Peristiwa ini juga menjadi sorotan atas perlunya pengawasan yang lebih ketat terhadap praktik pengelolaan keuangan sekolah. Transparansi dalam penganggaran dan pelaksanaan kegiatan sekolah sangat penting untuk mencegah potensi pungli dan memastikan bahwa dana yang terkumpul digunakan secara efektif dan efisien untuk kepentingan pendidikan siswa. Kepercayaan publik terhadap sekolah negeri akan semakin terjaga jika transparansi dan akuntabilitas dapat diimplementasikan dengan baik.

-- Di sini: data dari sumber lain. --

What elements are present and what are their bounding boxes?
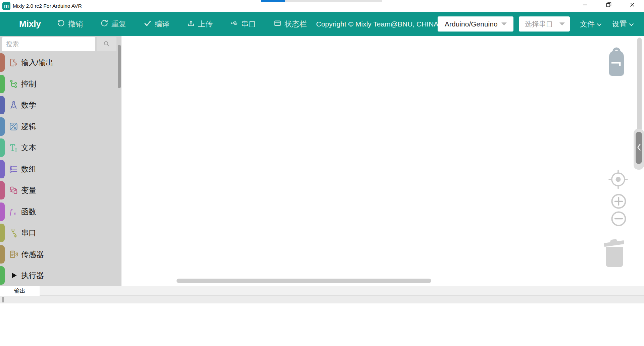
main-toolbar: Mixly 撤销 重复 编译 上传 [0,12,644,37]
compile-button[interactable]: 编译 [144,19,169,29]
toolbar-buttons: 撤销 重复 编译 上传 [57,12,307,36]
list-bullets-icon [9,164,18,174]
trash-icon[interactable] [603,236,626,270]
redo-button[interactable]: 重复 [100,19,126,29]
sidebar-item-serial[interactable]: 串口 [0,224,121,242]
io-arrows-icon [9,58,18,67]
category-label: 传感器 [21,245,44,264]
panel-collapse-handle[interactable] [636,132,642,164]
search-button[interactable] [97,37,116,51]
compass-icon [9,100,18,110]
branch-icon [9,79,18,89]
restore-button[interactable] [603,0,614,11]
function-fx-icon: f x [9,207,18,217]
zoom-reset-button[interactable] [608,169,628,191]
redo-icon [100,19,108,29]
sidebar-item-actuator[interactable]: 执行器 [0,266,121,285]
workspace-canvas[interactable] [121,36,644,286]
category-color-bar [0,224,5,242]
sidebar-item-function[interactable]: f x 函数 [0,203,121,221]
chevron-down-triangle [501,22,507,25]
category-color-bar [0,245,5,264]
minimize-button[interactable] [579,0,591,11]
port-select[interactable]: 选择串口 [519,16,570,32]
menu-file-label: 文件 [580,19,595,29]
undo-label: 撤销 [68,19,83,29]
compile-label: 编译 [155,19,169,29]
category-label: 函数 [21,203,36,221]
output-tabstrip [0,286,644,296]
category-label: 控制 [21,75,36,93]
category-label: 串口 [21,224,36,242]
menu-settings-label: 设置 [612,19,627,29]
window-title: Mixly 2.0 rc2 For Arduino AVR [13,0,82,12]
progress-fill [261,0,285,2]
mixly-logo-icon: m [2,2,10,10]
zoom-in-icon [611,204,626,210]
redo-label: 重复 [111,19,126,29]
category-label: 逻辑 [21,117,36,136]
board-select[interactable]: Arduino/Genuino [438,16,513,32]
progress-bar [261,0,382,2]
sidebar-item-variable[interactable]: 变量 [0,181,121,199]
category-color-bar [0,96,5,114]
category-color-bar [0,181,5,199]
undo-icon [57,19,65,29]
sidebar-item-text[interactable]: 文本 [0,138,121,157]
logic-check-x-icon [9,122,18,131]
minimize-icon [582,2,588,9]
statusbar-icon [274,19,282,29]
category-color-bar [0,160,5,178]
sidebar-item-sensor[interactable]: 传感器 [0,245,121,264]
restore-icon [606,2,612,9]
console-active-line [0,296,644,303]
chevron-down-triangle [559,22,565,25]
category-color-bar [0,203,5,221]
board-select-value: Arduino/Genuino [445,20,498,28]
horizontal-scrollbar[interactable] [177,279,431,283]
zoom-in-button[interactable] [611,194,626,210]
console-output-area[interactable] [0,303,644,346]
chevron-down-icon [597,20,602,28]
category-color-bar [0,266,5,285]
zoom-out-icon [611,222,626,227]
menu-file[interactable]: 文件 [580,12,602,36]
backpack-icon[interactable] [606,46,627,78]
vertical-scrollbar[interactable] [637,38,642,131]
zoom-reset-target-icon [608,185,628,190]
mixly-app-window: { "window": { "title": "Mixly 2.0 rc2 Fo… [0,0,644,346]
undo-button[interactable]: 撤销 [57,19,83,29]
sidebar-item-math[interactable]: 数学 [0,96,121,114]
statusbar-label: 状态栏 [285,19,307,29]
category-color-bar [0,75,5,93]
sidebar-item-control[interactable]: 控制 [0,75,121,93]
console-caret [2,297,4,302]
serial-monitor-button[interactable]: 串口 [230,19,256,29]
zoom-out-button[interactable] [611,211,626,228]
sidebar-item-array[interactable]: 数组 [0,160,121,178]
sidebar-item-logic[interactable]: 逻辑 [0,117,121,136]
category-label: 输入/输出 [21,53,53,72]
tab-output[interactable]: 输出 [0,286,40,296]
copyright-text: Copyright © Mixly Team@BNU, CHINA [316,12,438,36]
play-triangle-icon [9,271,18,280]
chevron-down-icon [629,20,634,28]
category-label: 变量 [21,181,36,199]
svg-text:f: f [10,207,13,216]
text-T-icon [9,143,18,153]
upload-button[interactable]: 上传 [187,19,213,29]
menu-settings[interactable]: 设置 [612,12,634,36]
swap-squares-icon [9,185,18,195]
category-label: 文本 [21,138,36,157]
usb-serial-icon [230,19,238,29]
search-input[interactable] [2,37,95,51]
titlebar: m Mixly 2.0 rc2 For Arduino AVR [0,0,644,12]
statusbar-button[interactable]: 状态栏 [274,19,307,29]
sidebar-item-input-output[interactable]: 输入/输出 [0,53,121,72]
category-list: 输入/输出 控制 数学 [0,53,121,286]
collapse-chevron-icon [637,142,641,153]
search-icon [103,41,110,48]
compile-check-icon [144,19,152,29]
close-button[interactable] [627,0,638,11]
cable-plug-icon [9,228,18,238]
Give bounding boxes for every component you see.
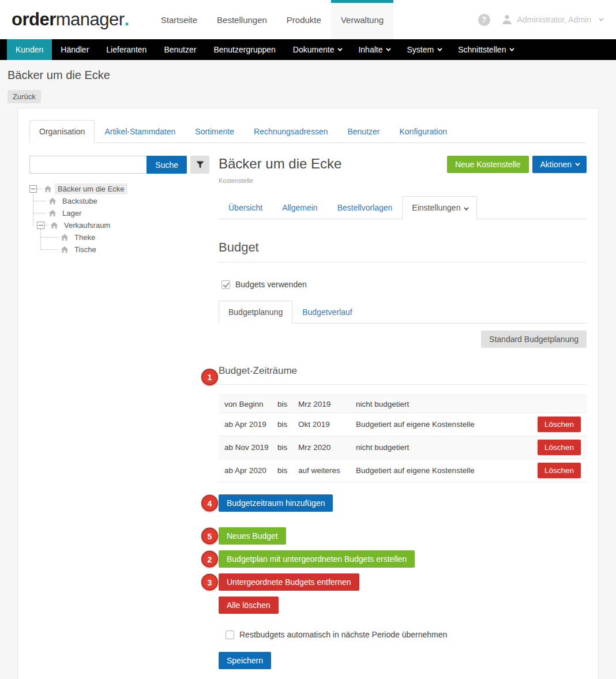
tab-allgemein[interactable]: Allgemein — [272, 196, 327, 219]
org-tree: Bäcker um die Ecke Backstube Lager Verk — [29, 183, 209, 256]
detail-tabs: Übersicht Allgemein Bestellvorlagen Eins… — [219, 196, 587, 219]
remove-sub-budgets-button[interactable]: Untergeordnete Budgets entfernen — [219, 573, 359, 591]
tab-organisation[interactable]: Organisation — [29, 120, 95, 143]
back-button[interactable]: Zurück — [7, 90, 41, 103]
table-row: ab Apr 2020 bis auf weiteres Budgetiert … — [219, 459, 587, 482]
tree-node-root[interactable]: Bäcker um die Ecke — [55, 183, 127, 194]
tab-rechnungsadressen[interactable]: Rechnungsadressen — [244, 120, 337, 143]
tab-sortimente[interactable]: Sortimente — [185, 120, 244, 143]
nav-bestellungen[interactable]: Bestellungen — [207, 0, 277, 39]
user-name: Administrator, Admin — [517, 15, 591, 24]
step-badge-2: 2 — [201, 551, 218, 568]
header-right: ? Administrator, Admin — [478, 0, 616, 39]
app-header: ordermanager. Startseite Bestellungen Pr… — [0, 0, 616, 39]
use-budgets-checkbox[interactable] — [221, 280, 230, 289]
chevron-down-icon — [437, 46, 442, 51]
tree-row: Backstube — [29, 195, 209, 207]
filter-button[interactable] — [190, 156, 209, 174]
main-panel: Organisation Artikel-Stammdaten Sortimen… — [17, 108, 599, 679]
top-nav: Startseite Bestellungen Produkte Verwalt… — [151, 0, 393, 39]
period-to: Mrz 2020 — [298, 443, 356, 452]
carryover-checkbox[interactable] — [226, 631, 234, 639]
period-from: ab Nov 2019 — [224, 443, 277, 452]
chevron-down-icon — [386, 46, 391, 51]
table-row: ab Apr 2019 bis Okt 2019 Budgetiert auf … — [219, 413, 587, 436]
menubar-inhalte[interactable]: Inhalte — [350, 39, 398, 60]
tree-node-theke[interactable]: Theke — [72, 232, 98, 243]
house-icon — [61, 234, 69, 241]
delete-period-button[interactable]: Löschen — [538, 417, 581, 432]
logo-dot: . — [125, 9, 129, 30]
delete-period-button[interactable]: Löschen — [538, 463, 581, 478]
tab-budgetplanung[interactable]: Budgetplanung — [219, 301, 292, 324]
tree-connector — [33, 213, 46, 213]
tab-benutzer[interactable]: Benutzer — [337, 120, 389, 143]
delete-period-button[interactable]: Löschen — [538, 440, 581, 455]
step-badge-5: 5 — [201, 528, 218, 545]
tab-bestellvorlagen[interactable]: Bestellvorlagen — [328, 196, 403, 219]
user-menu[interactable]: Administrator, Admin — [501, 13, 602, 26]
action-row: 2 Budgetplan mit untergeordneten Budgets… — [219, 550, 587, 568]
tree-row: Tische — [29, 243, 209, 256]
tree-collapse-toggle[interactable] — [37, 222, 44, 229]
menubar-benutzergruppen[interactable]: Benutzergruppen — [205, 39, 284, 60]
action-row: 3 Untergeordnete Budgets entfernen — [219, 573, 587, 591]
menubar-haendler[interactable]: Händler — [52, 39, 97, 60]
add-budget-period-button[interactable]: Budgetzeitraum hinzufügen — [219, 494, 333, 512]
new-cost-center-button[interactable]: Neue Kostenstelle — [447, 156, 529, 173]
step-badge-1: 1 — [201, 369, 218, 385]
new-budget-button[interactable]: Neues Budget — [219, 527, 286, 545]
budget-tabs: Budgetplanung Budgetverlauf — [219, 301, 587, 324]
tree-connector — [41, 237, 58, 238]
actions-dropdown-button[interactable]: Aktionen — [532, 156, 587, 173]
menubar-dokumente[interactable]: Dokumente — [284, 39, 350, 60]
menubar-benutzer[interactable]: Benutzer — [155, 39, 205, 60]
period-to: Mrz 2019 — [298, 400, 356, 408]
create-sub-budget-plan-button[interactable]: Budgetplan mit untergeordneten Budgets e… — [219, 550, 415, 568]
help-icon[interactable]: ? — [478, 14, 490, 26]
tree-collapse-toggle[interactable] — [29, 185, 37, 193]
house-icon — [48, 209, 57, 217]
tree-connector — [37, 189, 42, 189]
logo-bold: order — [12, 9, 56, 30]
nav-startseite[interactable]: Startseite — [151, 0, 207, 39]
tree-connector — [44, 225, 48, 226]
save-button[interactable]: Speichern — [219, 652, 271, 669]
menubar-lieferanten[interactable]: Lieferanten — [97, 39, 155, 60]
period-to: Okt 2019 — [298, 420, 356, 429]
tab-budgetverlauf[interactable]: Budgetverlauf — [292, 301, 362, 324]
delete-all-button[interactable]: Alle löschen — [219, 597, 279, 614]
period-bis-label: bis — [277, 443, 298, 452]
period-from: von Beginn — [224, 400, 277, 408]
step-badge-3: 3 — [201, 574, 218, 591]
tree-node-tische[interactable]: Tische — [72, 244, 99, 255]
period-status: nicht budgetiert — [356, 443, 535, 452]
tab-uebersicht[interactable]: Übersicht — [219, 196, 272, 219]
customer-tabs: Organisation Artikel-Stammdaten Sortimen… — [29, 120, 587, 143]
tree-node-verkaufsraum[interactable]: Verkaufsraum — [61, 220, 113, 231]
budget-periods-table: von Beginn bis Mrz 2019 nicht budgetiert… — [219, 395, 587, 482]
tree-connector — [41, 249, 58, 250]
menubar-schnittstellen[interactable]: Schnittstellen — [449, 39, 521, 60]
tree-node-lager[interactable]: Lager — [59, 208, 84, 219]
nav-verwaltung[interactable]: Verwaltung — [331, 0, 393, 39]
tab-konfiguration[interactable]: Konfiguration — [390, 120, 457, 143]
tree-node-backstube[interactable]: Backstube — [59, 196, 100, 207]
menubar-kunden[interactable]: Kunden — [7, 39, 52, 60]
tab-einstellungen[interactable]: Einstellungen — [402, 196, 477, 219]
nav-produkte[interactable]: Produkte — [277, 0, 331, 39]
table-row: ab Nov 2019 bis Mrz 2020 nicht budgetier… — [219, 436, 587, 459]
standard-budgetplanung-button[interactable]: Standard Budgetplanung — [481, 331, 587, 348]
tree-row: Lager — [29, 207, 209, 219]
action-row: 5 Neues Budget — [219, 527, 587, 545]
house-icon — [44, 185, 52, 193]
period-bis-label: bis — [277, 400, 298, 408]
search-input[interactable] — [29, 156, 147, 174]
menubar-system[interactable]: System — [398, 39, 449, 60]
tree-row: Theke — [29, 231, 209, 243]
tree-row: Bäcker um die Ecke — [29, 183, 209, 195]
tab-artikel-stammdaten[interactable]: Artikel-Stammdaten — [95, 120, 185, 143]
page-title: Bäcker um die Ecke — [7, 69, 616, 82]
search-button[interactable]: Suche — [147, 156, 187, 174]
carryover-row: Restbudgets automatisch in nächste Perio… — [219, 630, 587, 639]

Ayu dan para wali murid lainnya berharap adanya respons dan penyelesaian yang adil dari pihak sekolah dan dinas pendidikan. Mereka menginginkan kejelasan mengenai regulasi perpisahan sekolah, transparansi dalam penganggaran, dan jaminan agar perpisahan sekolah tidak lagi menjadi beban finansial yang memberatkan bagi para orang tua murid. Perlu adanya mekanisme pengawasan dan sanksi yang tegas untuk mencegah praktik pungli dan memastikan terselenggaranya pendidikan yang adil dan merata.